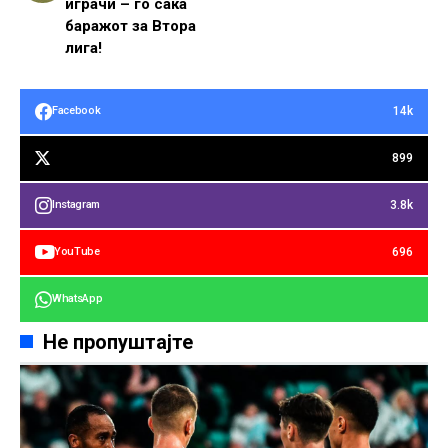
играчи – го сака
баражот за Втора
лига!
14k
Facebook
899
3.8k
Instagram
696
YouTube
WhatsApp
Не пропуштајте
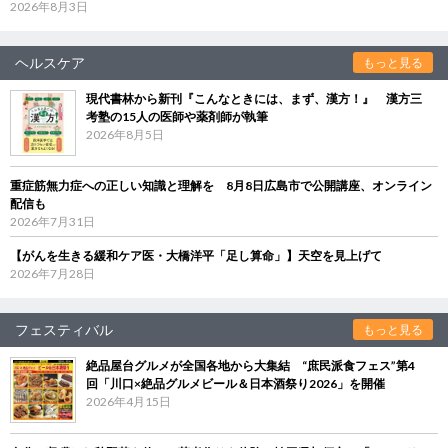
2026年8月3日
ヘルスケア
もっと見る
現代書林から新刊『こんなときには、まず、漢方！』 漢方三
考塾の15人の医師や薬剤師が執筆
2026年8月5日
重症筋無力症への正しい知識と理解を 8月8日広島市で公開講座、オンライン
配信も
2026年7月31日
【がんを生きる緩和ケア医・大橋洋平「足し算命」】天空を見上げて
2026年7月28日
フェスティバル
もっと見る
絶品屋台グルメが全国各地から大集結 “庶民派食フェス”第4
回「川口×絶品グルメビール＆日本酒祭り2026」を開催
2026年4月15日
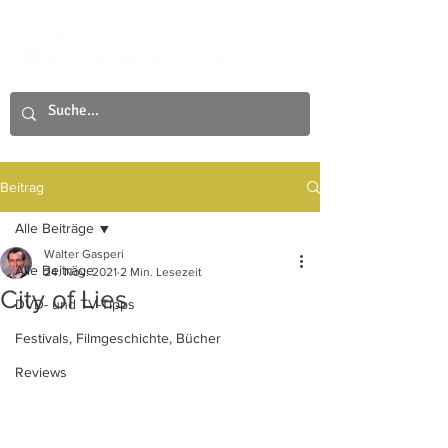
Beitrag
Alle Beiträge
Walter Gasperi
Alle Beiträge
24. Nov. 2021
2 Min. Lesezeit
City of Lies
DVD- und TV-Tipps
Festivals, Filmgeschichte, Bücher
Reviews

• • •

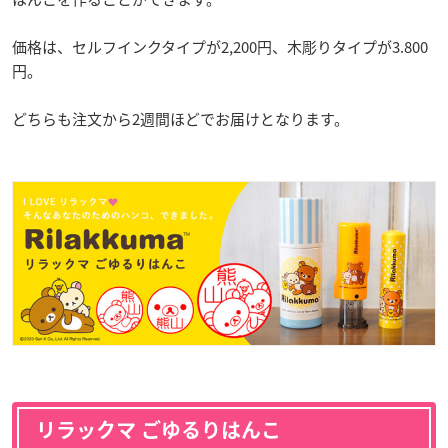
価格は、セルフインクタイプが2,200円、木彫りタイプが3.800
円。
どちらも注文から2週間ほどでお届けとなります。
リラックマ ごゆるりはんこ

• • •

TASK TO CARRY OUT ->
Keeping every character as it is, restate the lines above that run from the line with "価格は、セルフインクタイプが2,200円、木彫りタイプが3.800" through the line with "リラックマ ごゆるりはんこ", both included, and nothing else.

SOLVED EXERCISE ->
価格は、セルフインクタイプが2,200円、木彫りタイプが3.800
円。
どちらも注文から2週間ほどでお届けとなります。
リラックマ ごゆるりはんこ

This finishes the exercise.